Brief: Your job is to report every line of the entries that has "running".

[Document understanding data]

--------------------------------------------------

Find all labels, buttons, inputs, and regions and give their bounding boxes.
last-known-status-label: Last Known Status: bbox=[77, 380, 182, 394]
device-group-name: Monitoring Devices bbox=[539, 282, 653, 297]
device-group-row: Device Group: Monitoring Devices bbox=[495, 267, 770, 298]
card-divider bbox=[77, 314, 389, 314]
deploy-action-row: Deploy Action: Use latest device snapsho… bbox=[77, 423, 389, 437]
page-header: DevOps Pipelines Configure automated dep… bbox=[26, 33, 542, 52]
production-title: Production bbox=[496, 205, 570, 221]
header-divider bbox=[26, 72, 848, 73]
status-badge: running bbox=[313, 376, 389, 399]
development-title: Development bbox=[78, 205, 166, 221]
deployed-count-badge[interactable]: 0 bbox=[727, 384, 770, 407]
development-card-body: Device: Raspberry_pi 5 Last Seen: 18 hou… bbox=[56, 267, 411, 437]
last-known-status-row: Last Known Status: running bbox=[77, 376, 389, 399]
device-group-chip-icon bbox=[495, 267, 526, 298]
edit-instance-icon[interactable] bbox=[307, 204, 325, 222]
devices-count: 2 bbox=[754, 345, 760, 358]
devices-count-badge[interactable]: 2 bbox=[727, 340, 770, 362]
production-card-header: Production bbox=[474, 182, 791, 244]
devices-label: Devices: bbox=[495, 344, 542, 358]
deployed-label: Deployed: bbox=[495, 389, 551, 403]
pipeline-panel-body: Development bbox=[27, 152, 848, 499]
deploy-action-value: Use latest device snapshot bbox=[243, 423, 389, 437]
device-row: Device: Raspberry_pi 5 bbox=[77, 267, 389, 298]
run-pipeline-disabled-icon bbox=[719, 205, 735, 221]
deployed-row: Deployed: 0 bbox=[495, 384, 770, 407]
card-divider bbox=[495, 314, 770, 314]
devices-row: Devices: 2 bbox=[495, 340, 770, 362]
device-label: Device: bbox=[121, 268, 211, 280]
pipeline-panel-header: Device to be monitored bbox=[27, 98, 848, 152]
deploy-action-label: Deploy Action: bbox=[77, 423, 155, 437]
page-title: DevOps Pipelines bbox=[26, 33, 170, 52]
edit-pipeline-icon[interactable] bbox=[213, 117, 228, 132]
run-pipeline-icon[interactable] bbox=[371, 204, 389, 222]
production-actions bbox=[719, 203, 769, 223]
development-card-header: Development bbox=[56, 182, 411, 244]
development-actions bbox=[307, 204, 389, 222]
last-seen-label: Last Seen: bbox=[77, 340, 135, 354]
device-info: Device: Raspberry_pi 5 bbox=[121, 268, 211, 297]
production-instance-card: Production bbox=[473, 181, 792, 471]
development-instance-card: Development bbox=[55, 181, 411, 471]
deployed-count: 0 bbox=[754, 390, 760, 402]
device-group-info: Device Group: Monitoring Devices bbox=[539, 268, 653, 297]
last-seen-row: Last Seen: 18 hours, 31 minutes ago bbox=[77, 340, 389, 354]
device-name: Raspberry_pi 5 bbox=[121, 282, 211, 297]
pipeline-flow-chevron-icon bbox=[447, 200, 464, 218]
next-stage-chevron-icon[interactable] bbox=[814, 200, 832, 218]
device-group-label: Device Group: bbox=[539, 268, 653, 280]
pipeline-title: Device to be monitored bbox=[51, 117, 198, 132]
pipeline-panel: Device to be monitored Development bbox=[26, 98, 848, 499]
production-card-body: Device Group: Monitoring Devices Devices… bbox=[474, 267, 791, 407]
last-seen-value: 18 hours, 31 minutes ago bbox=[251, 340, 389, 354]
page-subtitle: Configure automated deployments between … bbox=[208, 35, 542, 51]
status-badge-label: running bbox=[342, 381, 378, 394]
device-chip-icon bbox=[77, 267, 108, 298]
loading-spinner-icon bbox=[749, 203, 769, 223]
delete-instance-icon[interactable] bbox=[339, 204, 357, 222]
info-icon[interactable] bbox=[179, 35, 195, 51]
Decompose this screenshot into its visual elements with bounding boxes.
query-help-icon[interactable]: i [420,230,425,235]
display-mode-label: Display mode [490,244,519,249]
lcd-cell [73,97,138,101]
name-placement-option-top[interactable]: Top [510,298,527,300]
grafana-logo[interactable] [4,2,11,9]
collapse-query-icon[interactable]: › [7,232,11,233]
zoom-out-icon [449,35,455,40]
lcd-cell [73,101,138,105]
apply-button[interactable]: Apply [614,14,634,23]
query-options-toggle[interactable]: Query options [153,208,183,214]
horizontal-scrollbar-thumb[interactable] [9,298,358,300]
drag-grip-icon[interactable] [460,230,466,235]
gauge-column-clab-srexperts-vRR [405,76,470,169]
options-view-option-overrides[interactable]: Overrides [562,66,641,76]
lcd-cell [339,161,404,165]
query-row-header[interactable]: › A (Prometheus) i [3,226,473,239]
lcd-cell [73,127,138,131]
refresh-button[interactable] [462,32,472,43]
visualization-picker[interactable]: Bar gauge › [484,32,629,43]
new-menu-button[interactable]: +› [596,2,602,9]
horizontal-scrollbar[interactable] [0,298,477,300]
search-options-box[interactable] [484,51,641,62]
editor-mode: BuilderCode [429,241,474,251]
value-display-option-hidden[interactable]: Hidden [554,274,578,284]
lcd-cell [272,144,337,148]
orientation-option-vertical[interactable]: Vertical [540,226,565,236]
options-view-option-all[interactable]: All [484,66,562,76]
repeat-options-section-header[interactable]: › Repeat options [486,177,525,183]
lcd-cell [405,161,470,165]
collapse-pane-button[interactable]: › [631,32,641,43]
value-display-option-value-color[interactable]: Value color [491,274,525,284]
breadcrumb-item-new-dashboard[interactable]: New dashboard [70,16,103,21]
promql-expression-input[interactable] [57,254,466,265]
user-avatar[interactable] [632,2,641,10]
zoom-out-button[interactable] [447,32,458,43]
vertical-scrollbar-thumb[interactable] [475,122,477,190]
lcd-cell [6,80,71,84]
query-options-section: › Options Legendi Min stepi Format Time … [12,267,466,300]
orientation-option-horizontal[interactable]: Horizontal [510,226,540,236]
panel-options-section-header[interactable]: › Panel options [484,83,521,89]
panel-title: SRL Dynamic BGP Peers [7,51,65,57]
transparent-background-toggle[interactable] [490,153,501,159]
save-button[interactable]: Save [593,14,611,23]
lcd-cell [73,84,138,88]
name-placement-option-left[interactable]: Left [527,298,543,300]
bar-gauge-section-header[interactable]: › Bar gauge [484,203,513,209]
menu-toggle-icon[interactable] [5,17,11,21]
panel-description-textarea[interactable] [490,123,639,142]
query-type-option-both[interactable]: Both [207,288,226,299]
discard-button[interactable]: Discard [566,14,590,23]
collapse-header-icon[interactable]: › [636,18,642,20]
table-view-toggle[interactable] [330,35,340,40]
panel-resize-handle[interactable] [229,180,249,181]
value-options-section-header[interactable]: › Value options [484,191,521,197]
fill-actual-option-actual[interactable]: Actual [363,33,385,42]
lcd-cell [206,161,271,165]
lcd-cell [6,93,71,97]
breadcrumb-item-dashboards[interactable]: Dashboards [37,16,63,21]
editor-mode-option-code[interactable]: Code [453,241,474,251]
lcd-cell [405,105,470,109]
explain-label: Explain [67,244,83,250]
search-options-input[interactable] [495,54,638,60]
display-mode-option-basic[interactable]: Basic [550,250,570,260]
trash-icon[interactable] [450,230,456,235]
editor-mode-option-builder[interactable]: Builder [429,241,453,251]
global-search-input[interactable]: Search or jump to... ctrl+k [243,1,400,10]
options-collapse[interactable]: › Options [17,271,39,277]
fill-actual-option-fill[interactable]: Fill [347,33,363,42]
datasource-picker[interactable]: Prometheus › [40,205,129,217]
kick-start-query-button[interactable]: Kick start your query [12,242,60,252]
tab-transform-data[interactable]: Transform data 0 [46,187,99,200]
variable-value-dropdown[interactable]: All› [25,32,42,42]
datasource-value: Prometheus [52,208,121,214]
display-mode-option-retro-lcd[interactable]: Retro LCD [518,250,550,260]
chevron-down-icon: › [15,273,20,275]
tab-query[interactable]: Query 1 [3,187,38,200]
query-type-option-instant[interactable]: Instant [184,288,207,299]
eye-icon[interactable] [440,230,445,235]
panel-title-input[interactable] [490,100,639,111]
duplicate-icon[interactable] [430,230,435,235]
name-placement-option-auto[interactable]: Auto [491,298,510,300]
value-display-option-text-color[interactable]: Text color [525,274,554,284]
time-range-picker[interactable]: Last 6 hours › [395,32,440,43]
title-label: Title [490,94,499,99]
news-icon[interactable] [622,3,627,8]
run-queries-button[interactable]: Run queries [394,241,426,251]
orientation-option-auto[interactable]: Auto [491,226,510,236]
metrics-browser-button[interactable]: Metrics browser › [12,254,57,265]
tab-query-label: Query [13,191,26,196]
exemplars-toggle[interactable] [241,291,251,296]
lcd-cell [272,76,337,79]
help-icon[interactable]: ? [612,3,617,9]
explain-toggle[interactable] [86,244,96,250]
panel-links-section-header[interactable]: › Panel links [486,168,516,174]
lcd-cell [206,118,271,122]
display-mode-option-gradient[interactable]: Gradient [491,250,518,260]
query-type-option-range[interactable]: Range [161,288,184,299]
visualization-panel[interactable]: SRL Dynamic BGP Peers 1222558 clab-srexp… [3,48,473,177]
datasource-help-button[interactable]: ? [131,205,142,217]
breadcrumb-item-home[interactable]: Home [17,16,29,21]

--------------------------------------------------

Task response:
status-badge: running bbox=[313, 376, 389, 399]
last-known-status-row: Last Known Status: running bbox=[77, 376, 389, 399]
status-badge-label: running bbox=[342, 381, 378, 394]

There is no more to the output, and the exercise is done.